An dieser Stelle möchte ich noch einmal darauf hinweisen, dass die Programme zur Ersetzung der Müllpferde von den Gemeinden beschlossen und umgesetzt werden. Die Fondation Franz Weber ermutigt sie dazu und bietet ihnen technische Beratung, insbesondere in Form ausführlicher Leitfäden zur Umsetzung des Programms, die unser Team verfasst hat. Wir helfen ihnen auch dabei, gute Beziehungen
zu den Medien, Tierschützern und natürlich zu den Müllsammlern selbst zu knüpfen und ihnen das Programm zu erläutern.

Verbot oder landesweite Debatte
Bis heute haben mehrere Gemeinden in Lateinamerika ihre Programme bereits beendet, indem die Müllabfuhr mit Tieren komplett ersetzt wurde. Um das Programm endgültig abzuschliessen, haben sie zudem das Müllsammeln mit Tieren ein für alle Mal verboten.

Aktuell verfolgen grosse Städte wie Montevideo, die Hauptstadt von Uruguay, die Ersatzprogramme weiter.

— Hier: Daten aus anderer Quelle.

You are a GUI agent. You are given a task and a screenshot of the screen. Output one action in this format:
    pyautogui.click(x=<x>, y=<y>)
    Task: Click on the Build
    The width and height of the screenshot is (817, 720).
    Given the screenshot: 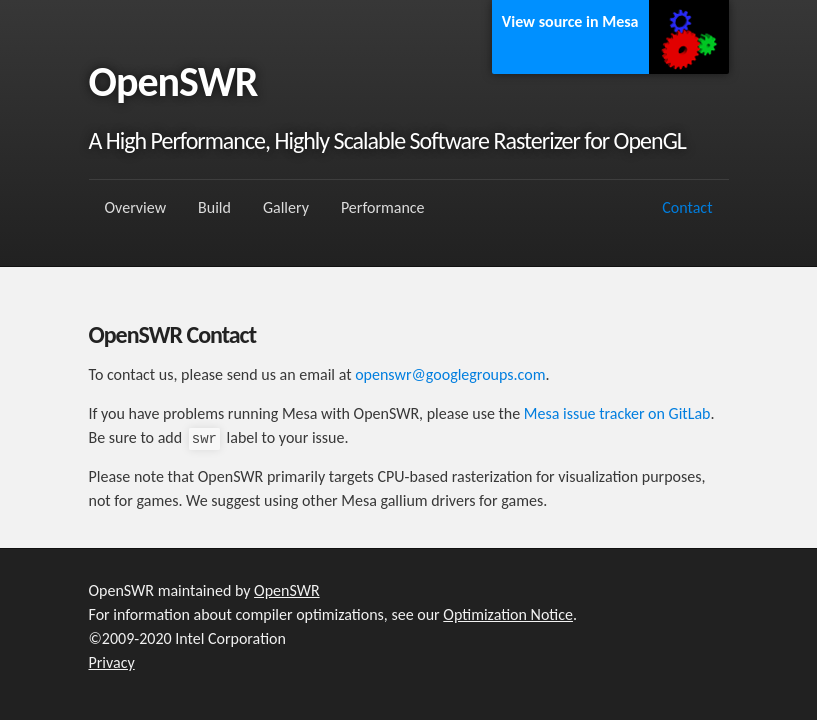 What is the action you would take?
    pyautogui.click(x=214, y=207)
     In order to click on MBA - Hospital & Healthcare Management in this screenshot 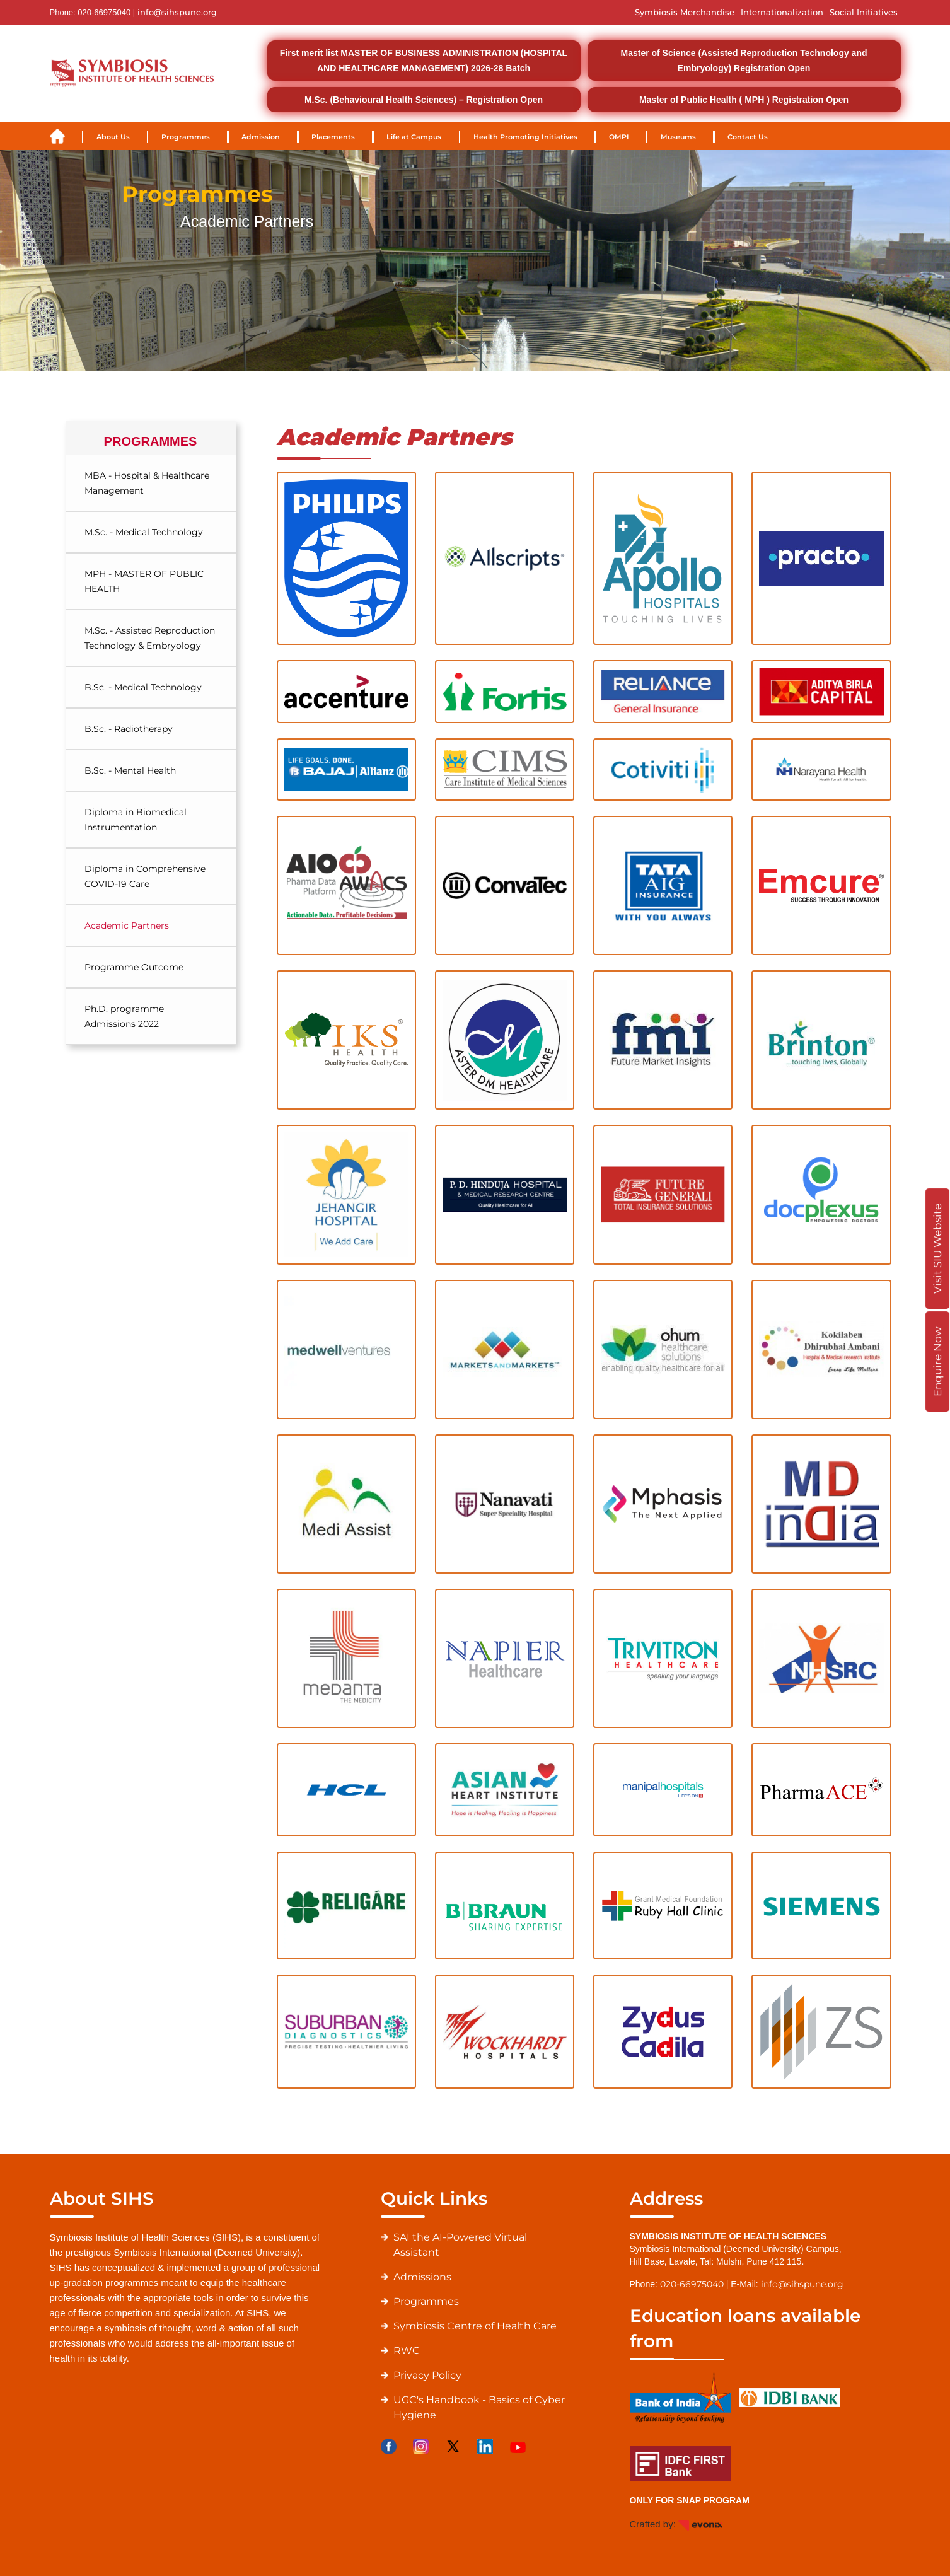, I will do `click(146, 483)`.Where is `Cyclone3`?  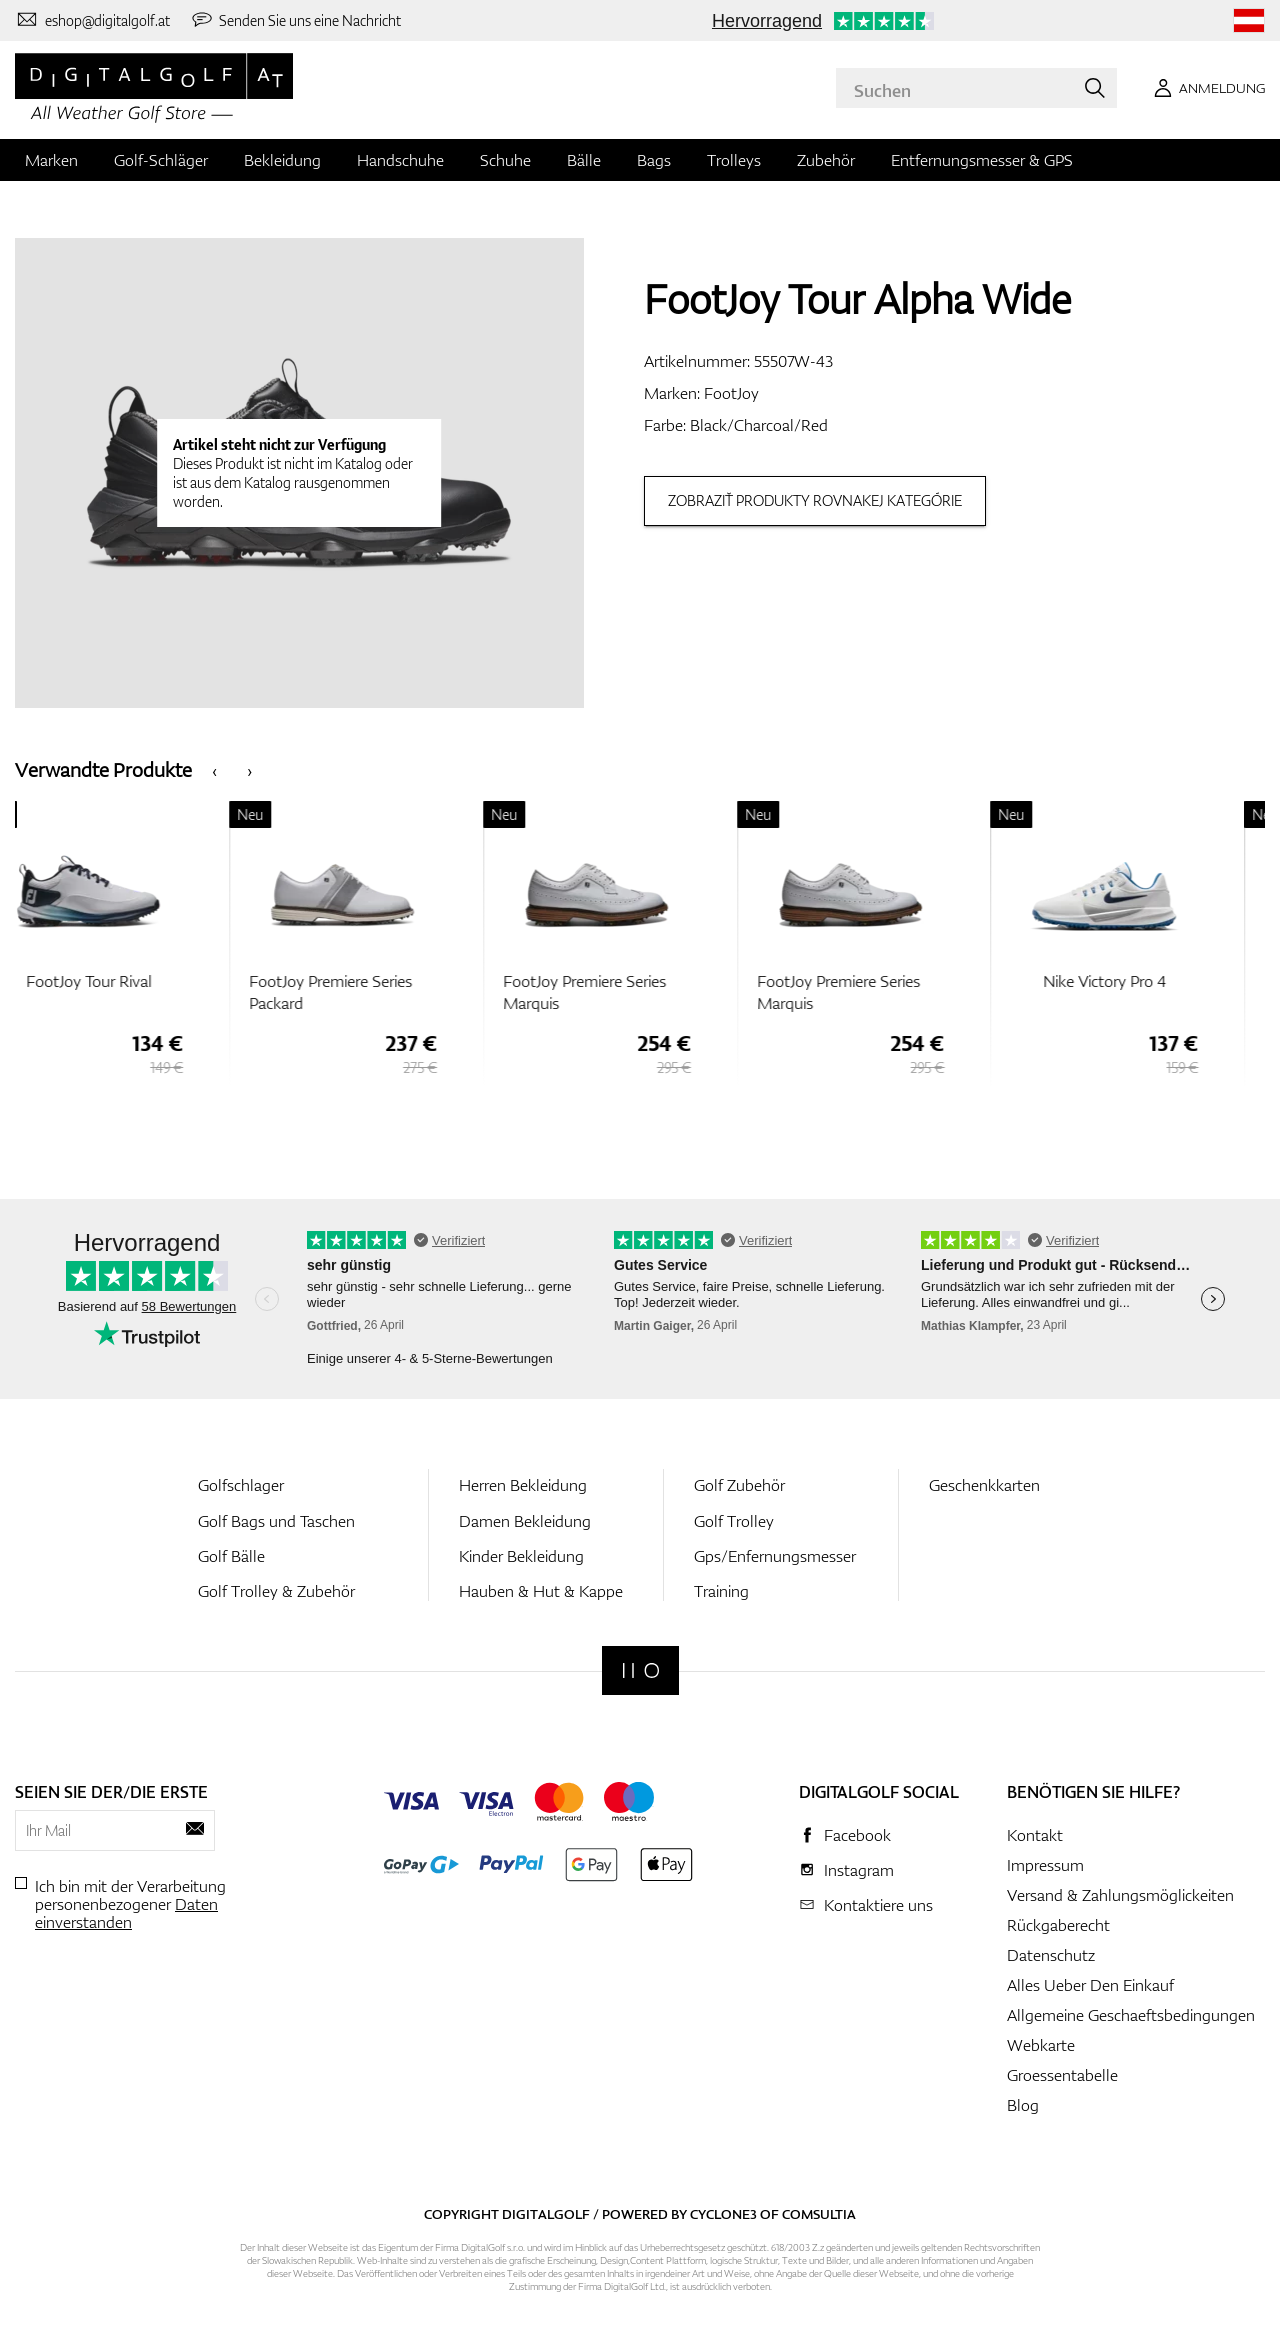 Cyclone3 is located at coordinates (723, 2214).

Chile hat sogar eine landesweite Debatte über dieses Thema eingeleitet.

In einigen Monaten werden wir der Kampagne einen neuen, kräftigen Schub geben, indem wir einen Lehrgang für Kommunalbeamte und Abgeordnete veröffentlichen. Dieser soll die Umsetzung der Programme in den verschiedenen Ländern beschleunigen und wird von uns unter der Webseite escuelaFFW.org als online Lehrmaterial zur Verfügung gestellt.